**What is needed**.
Give each line of the records again exactly and omit every picture.

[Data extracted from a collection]
-- Opening Marker --
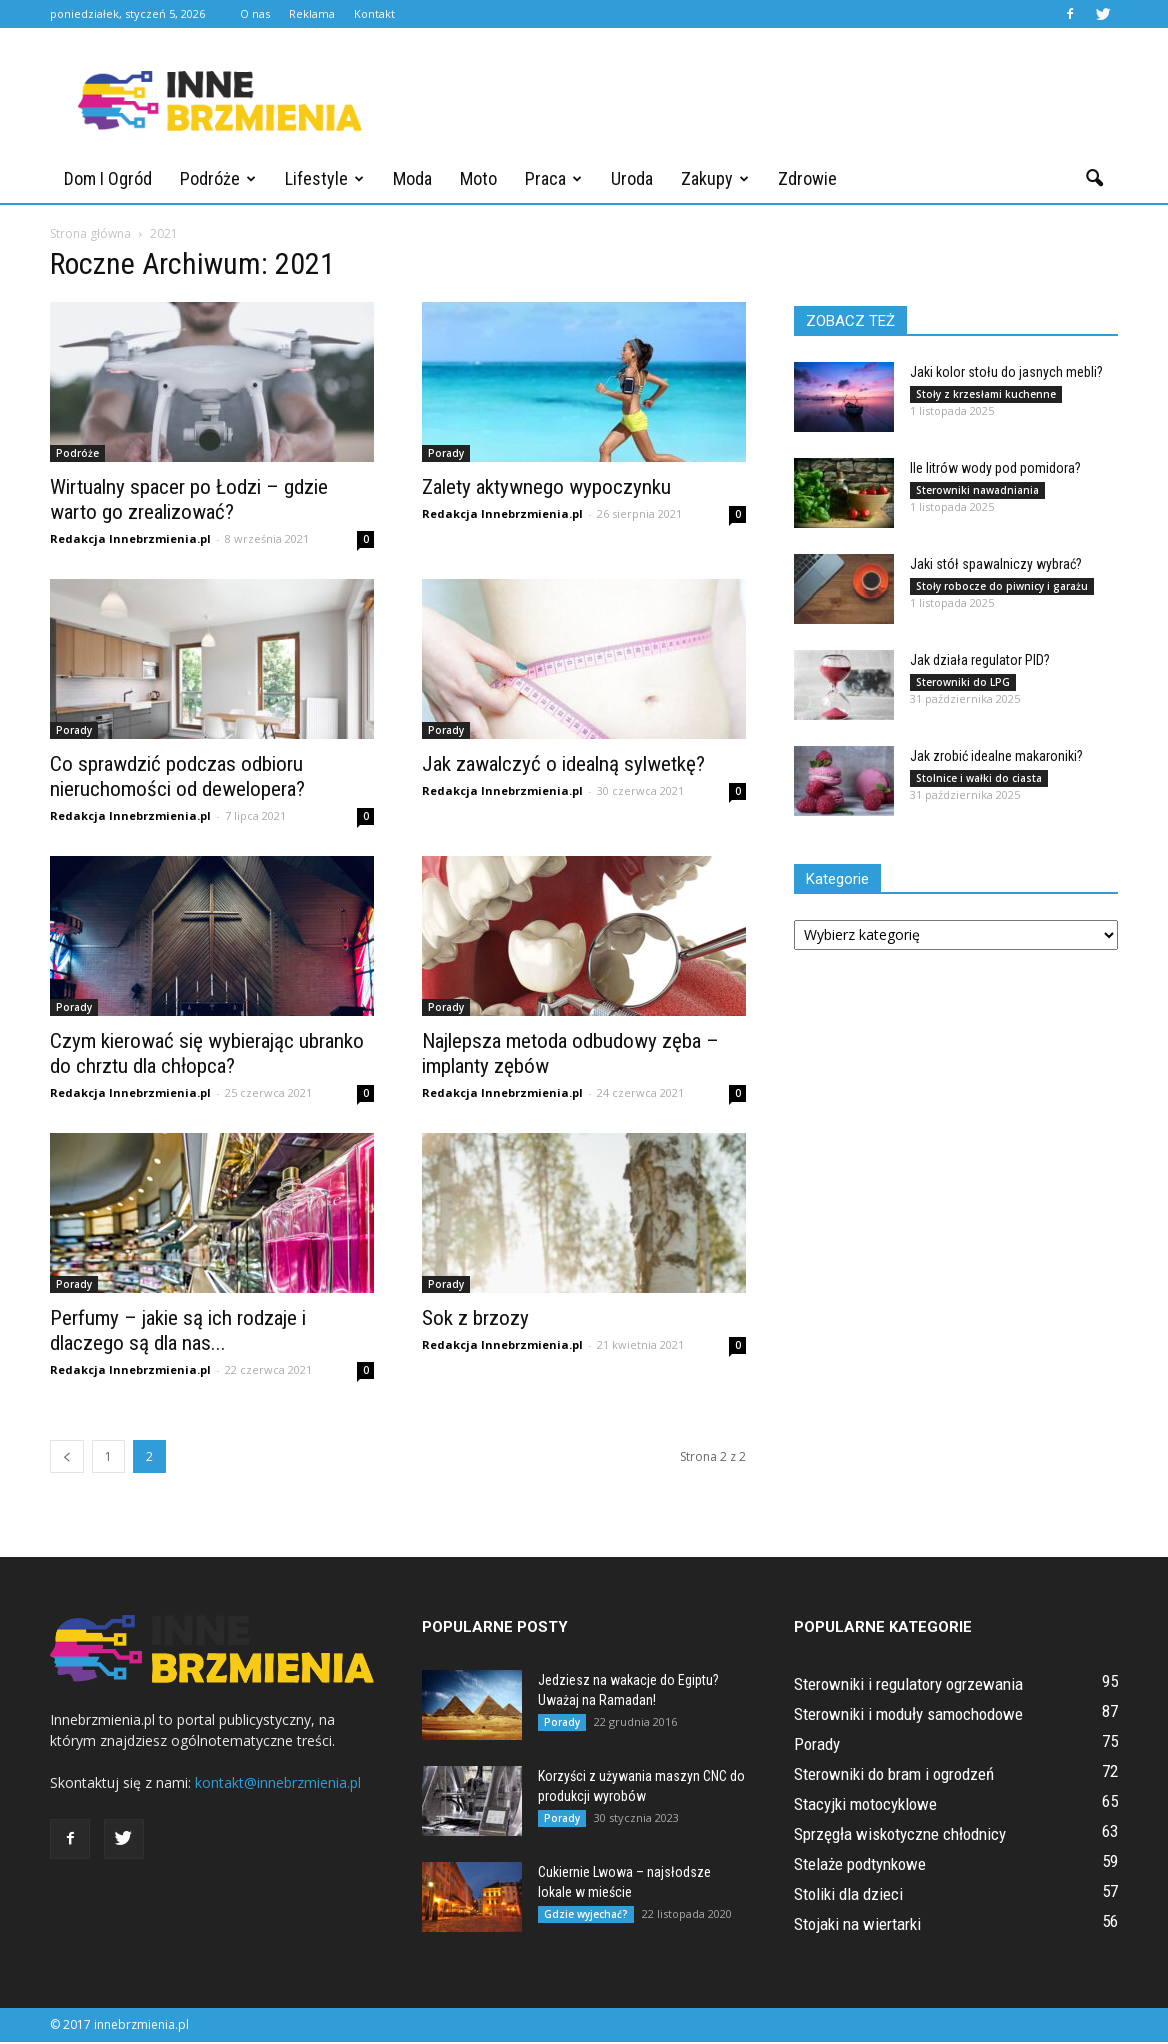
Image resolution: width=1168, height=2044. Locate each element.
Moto (478, 178)
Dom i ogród (108, 178)
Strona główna (90, 235)
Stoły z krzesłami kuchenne (986, 396)
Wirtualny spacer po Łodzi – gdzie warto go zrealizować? (189, 501)
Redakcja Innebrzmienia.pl (130, 540)
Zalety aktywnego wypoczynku (546, 489)
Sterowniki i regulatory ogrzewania (908, 1686)
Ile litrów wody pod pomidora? (995, 470)
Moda (412, 178)
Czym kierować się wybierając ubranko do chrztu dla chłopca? (207, 1055)
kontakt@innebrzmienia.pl (278, 1784)
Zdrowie (807, 178)
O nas (255, 13)
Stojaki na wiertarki (857, 1926)
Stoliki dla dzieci (848, 1896)
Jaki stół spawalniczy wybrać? (996, 566)
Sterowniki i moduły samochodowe (908, 1716)
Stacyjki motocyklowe (865, 1806)
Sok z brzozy (475, 1320)
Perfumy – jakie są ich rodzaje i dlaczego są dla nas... (178, 1332)
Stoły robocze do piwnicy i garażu (1002, 588)
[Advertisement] (754, 101)
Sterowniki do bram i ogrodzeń (894, 1776)
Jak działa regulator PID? (980, 662)
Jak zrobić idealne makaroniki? (996, 758)
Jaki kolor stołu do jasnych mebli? (1006, 374)
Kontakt (374, 13)
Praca (553, 178)
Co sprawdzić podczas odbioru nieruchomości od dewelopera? (177, 778)
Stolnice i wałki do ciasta (979, 780)
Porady (446, 455)
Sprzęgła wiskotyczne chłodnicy (900, 1836)
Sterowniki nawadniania (977, 492)
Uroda (632, 178)
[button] (1094, 179)
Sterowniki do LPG (963, 684)
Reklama (312, 13)
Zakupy (715, 178)
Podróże (218, 178)
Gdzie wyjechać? (586, 1916)
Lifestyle (324, 178)
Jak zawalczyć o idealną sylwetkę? (563, 766)
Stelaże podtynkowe (860, 1866)
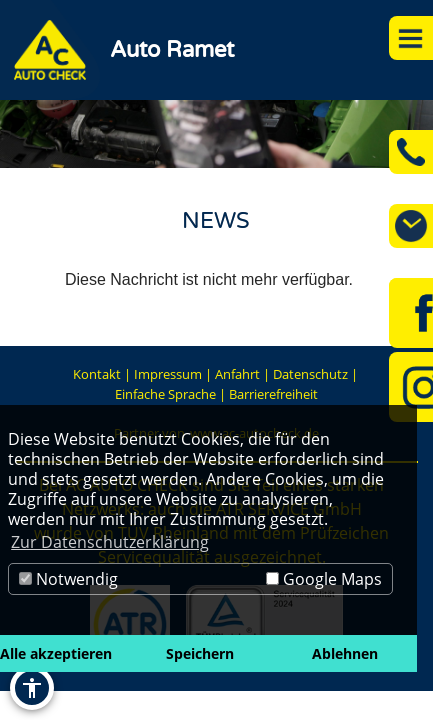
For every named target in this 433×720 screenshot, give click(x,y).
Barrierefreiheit (273, 394)
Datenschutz (310, 374)
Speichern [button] (200, 653)
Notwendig (68, 579)
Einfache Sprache (165, 394)
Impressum (168, 374)
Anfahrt (237, 374)
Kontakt (97, 374)
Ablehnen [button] (345, 653)
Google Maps (324, 579)
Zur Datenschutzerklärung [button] (110, 542)
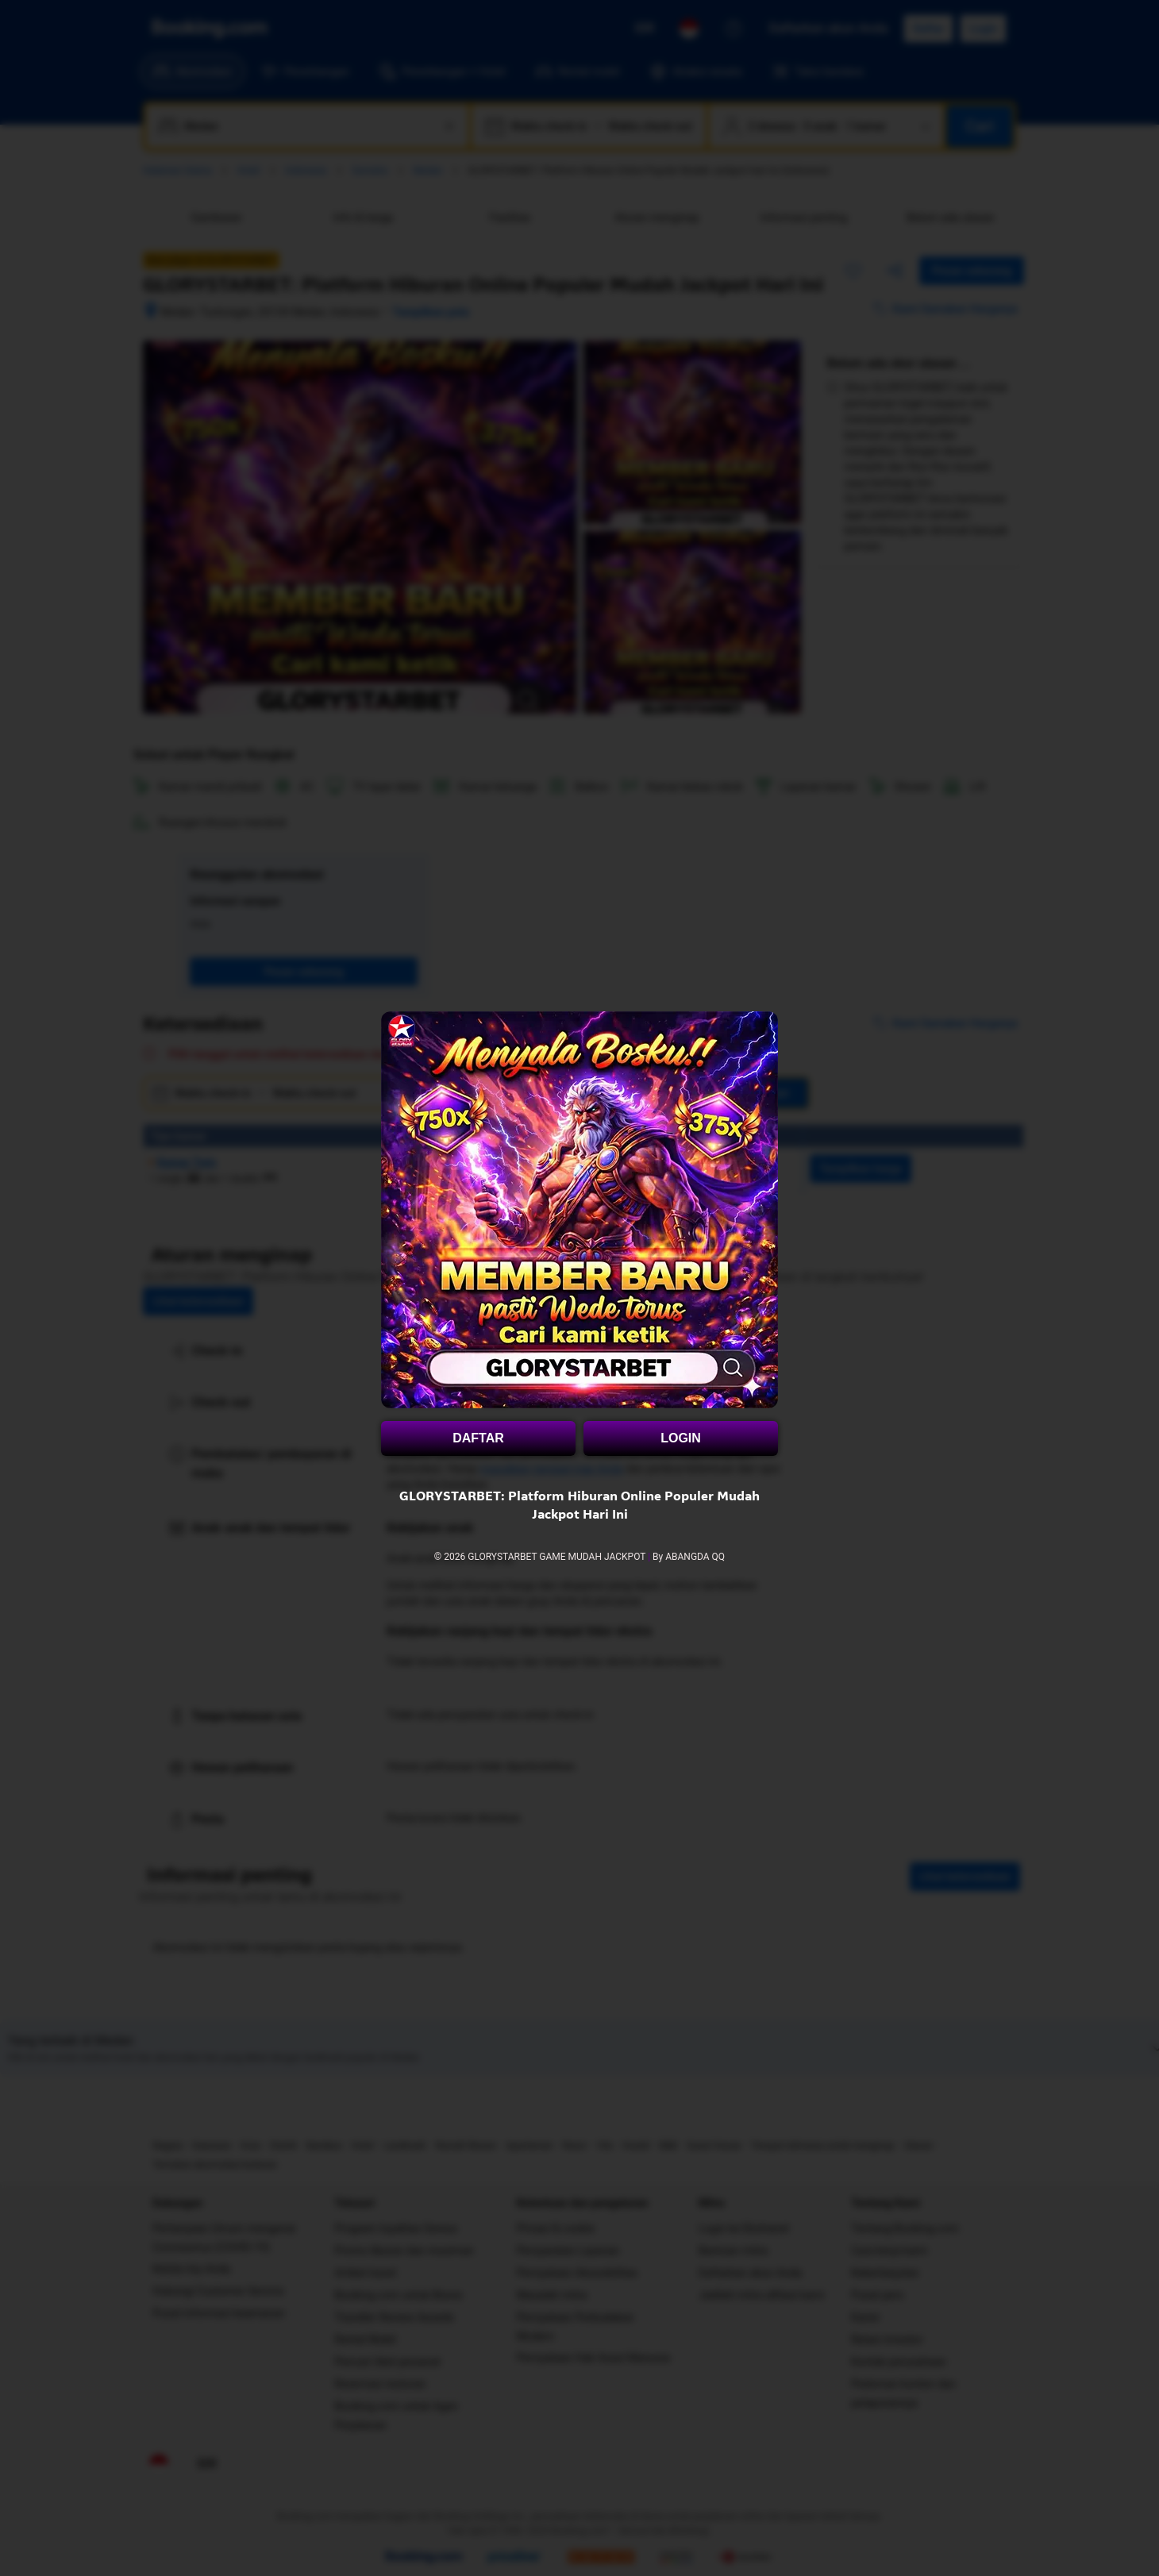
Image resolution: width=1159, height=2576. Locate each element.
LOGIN (680, 1438)
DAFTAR (478, 1438)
-- Closing Marker --
**Solution**.
Image resolution: width=1168, height=2044. Locate each element.
Moto (478, 178)
Dom i ogród (108, 178)
Strona główna (90, 235)
Stoły z krzesłami kuchenne (986, 396)
Wirtualny spacer po Łodzi – gdzie warto go zrealizować? (189, 501)
Redakcja Innebrzmienia.pl (130, 540)
Zalety aktywnego wypoczynku (546, 489)
Sterowniki i regulatory ogrzewania (908, 1686)
Ile litrów wody pod pomidora? (995, 470)
Moda (412, 178)
Czym kierować się wybierając ubranko do chrztu dla chłopca? (207, 1055)
kontakt@innebrzmienia.pl (278, 1784)
Zdrowie (807, 178)
O nas (255, 13)
Stojaki na wiertarki (857, 1926)
Stoliki dla dzieci (848, 1896)
Jaki stół spawalniczy wybrać? (996, 566)
Sterowniki i moduły samochodowe (908, 1716)
Stacyjki motocyklowe (865, 1806)
Sok z brzozy (475, 1320)
Perfumy – jakie są ich rodzaje i dlaczego są dla nas... (178, 1332)
Stoły robocze do piwnicy i garażu (1002, 588)
[Advertisement] (754, 101)
Sterowniki do bram i ogrodzeń (894, 1776)
Jak działa regulator PID? (980, 662)
Jak zrobić idealne makaroniki? (996, 758)
Jaki kolor stołu do jasnych mebli? (1006, 374)
Kontakt (374, 13)
Praca (553, 178)
Co sprawdzić podczas odbioru nieruchomości od dewelopera? (177, 778)
Stolnice i wałki do ciasta (979, 780)
Porady (446, 455)
Sprzęgła wiskotyczne chłodnicy (900, 1836)
Sterowniki nawadniania (977, 492)
Uroda (632, 178)
[button] (1094, 179)
Sterowniki do LPG (963, 684)
Reklama (312, 13)
Zakupy (715, 178)
Podróże (218, 178)
Gdzie wyjechać? (586, 1916)
Lifestyle (324, 178)
Jak zawalczyć o idealną sylwetkę? (563, 766)
Stelaże podtynkowe (860, 1866)
For every named target in this 433×720 screenshot, give click(x,y).
Barrierefreiheit (273, 394)
Datenschutz (310, 374)
Speichern [button] (200, 653)
Notwendig (68, 579)
Einfache Sprache (165, 394)
Impressum (168, 374)
Anfahrt (237, 374)
Kontakt (97, 374)
Ablehnen [button] (345, 653)
Google Maps (324, 579)
Zur Datenschutzerklärung [button] (110, 542)
Image resolution: width=1159, height=2576. Locate each element.
LOGIN (680, 1438)
DAFTAR (478, 1438)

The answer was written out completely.